品質、納期、コスト、プロセスの基準などを明確にしましょう。

③ サポート体制を設計する

任せっぱなしではなく、適切なサポートを提供できる体制を用意しておきます。

例えば、

• 進捗確認のタイミングを決める

• 困ったときに相談できる窓口を明示する

といった配慮が、安心して任せられる環境をつくります。

3章:仕事の「渡し方」で差がつく

仕事を任せるときには、どのように仕事を渡すかも大きなポイントです。

【効果的な仕事の渡し方5ステップ】

① 背景を説明する

→ 仕事の目的や背景を共有し、部下が「なぜこの仕事をするのか」を理解できるようにします。

② ゴールを明確に伝える

→ 成果イメージを具体的に示します。

③ 期待するプロセスを伝える

→ 完成イメージだけでなく、進め方のコツや注意点も共有します。

④ 質問を促す

→ 「わからないことはない?」と積極的に質問を促し、理解度を確認します。

⑤ 権限と裁量を明示する

→ 「ここまでは自由に進めていい」「ここは必ず相談してほしい」など、権限の範囲を明確にします。

この流れを丁寧に踏むことで、部下は安心して主体的に動くことができるようになります。

4章:任せた後にやるべきサポートとは?

任せた後も、「放置」ではなく「伴走」する意識が大切です。

具体的には、

• こまめな進捗確認(マイクロマネジメントではなく、支援的スタンスで)

• ポジティブなフィードバック(小さな進展にも光を当てる)

• 障害が出たときのサポート(責任追及より原因共有)

これらをバランスよく行うことが求められます。

特に、「できている点」をきちんと認め、称賛することが、部下の成長意欲を大きく後押しします。
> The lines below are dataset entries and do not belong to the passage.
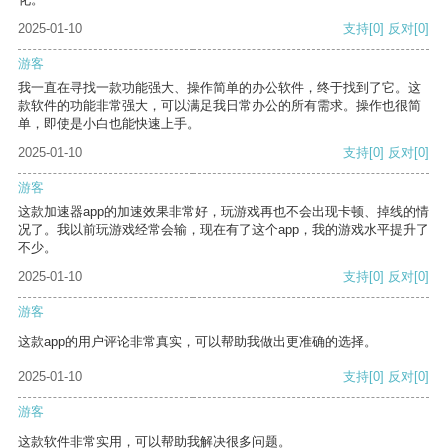
2025-01-10
支持
[0]
反对
[0]
游客
我一直在寻找一款功能强大、操作简单的办公软件，终于找到了它。这
款软件的功能非常强大，可以满足我日常办公的所有需求。操作也很简
单，即使是小白也能快速上手。
2025-01-10
支持
[0]
反对
[0]
游客
这款加速器app的加速效果非常好，玩游戏再也不会出现卡顿、掉线的情
况了。我以前玩游戏经常会输，现在有了这个app，我的游戏水平提升了
不少。
2025-01-10
支持
[0]
反对
[0]
游客
这款app的用户评论非常真实，可以帮助我做出更准确的选择。
2025-01-10
支持
[0]
反对
[0]
游客
这款软件非常实用，可以帮助我解决很多问题。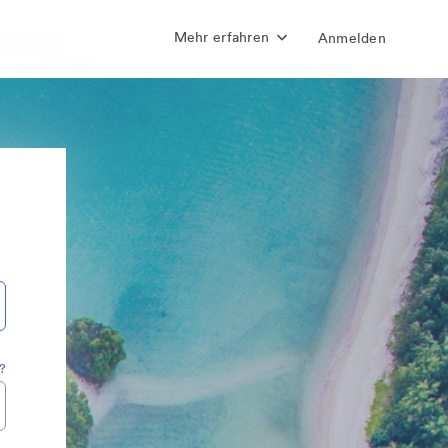
Mehr erfahren
Anmelden
?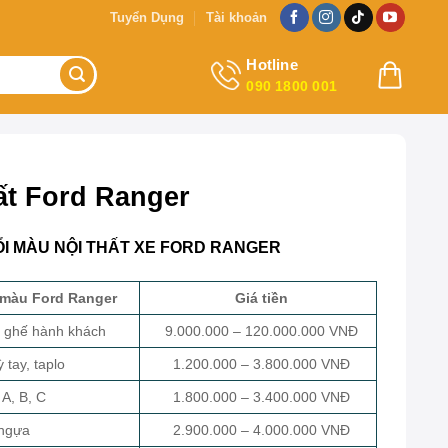
Tuyển Dụng
Tài khoản
Hotline
090 1800 001
ất Ford Ranger
ỔI MÀU NỘI THẤT XE FORD RANGER
i màu Ford Ranger
Giá tiền
, ghế hành khách
9.000.000 – 120.000.000 VNĐ
 tay, taplo
1.200.000 – 3.800.000 VNĐ
 A, B, C
1.800.000 – 3.400.000 VNĐ
 ngựa
2.900.000 – 4.000.000 VNĐ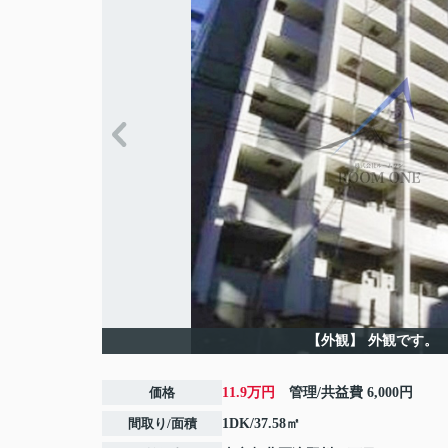
【外観】
外観です。
価格
11.9万円
管理/共益費
6,000円
間取り/面積
1DK/37.58㎡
また、うまくいかなかったときも、失敗を責めるのではなく、

「何が原因だったか」「次はどうするか」

を一緒に考える姿勢を持ちましょう。

5章:任せる力はチームを「自走」させる力になる

任せる力を育てることは、チームにとって単なる業務効率化以上の意味を持ちます。

それは、メンバー一人ひとりが「自分で考え、動く」力を育てることにつながります。

自走できるチームは、マネジャーの指示を待たずに、

• 自主的に課題を見つけ

• 解決策を考え

• チーム全体で成果を上げる

というサイクルを回すことができます。

つまり、「任せること」こそ、マネジャー自身が真のリーダーシップを発揮するためのカギなのです。

📚おすすめの一冊

『1分間リーダーシップ』

(著:ケン・ブランチャード、パトリシア・ジガーミ、ドレナ・ジガーミ)

「任せる力」を育てるうえで、新任マネジャーにとって非常に参考になる一冊です。

本書では、部下一人ひとりの「発達段階」に応じた指導スタイル(教える・支援する・委任する)を選ぶことの重要性がわかりやすく解説されています。

ただ任せるだけではなく、成長に合わせたサポートを変えることで、部下の自立を促す。

そんな、任せ方の本質が学べる内容です。

短時間で読める実践書なので、忙しいマネジャーにもぴったりです。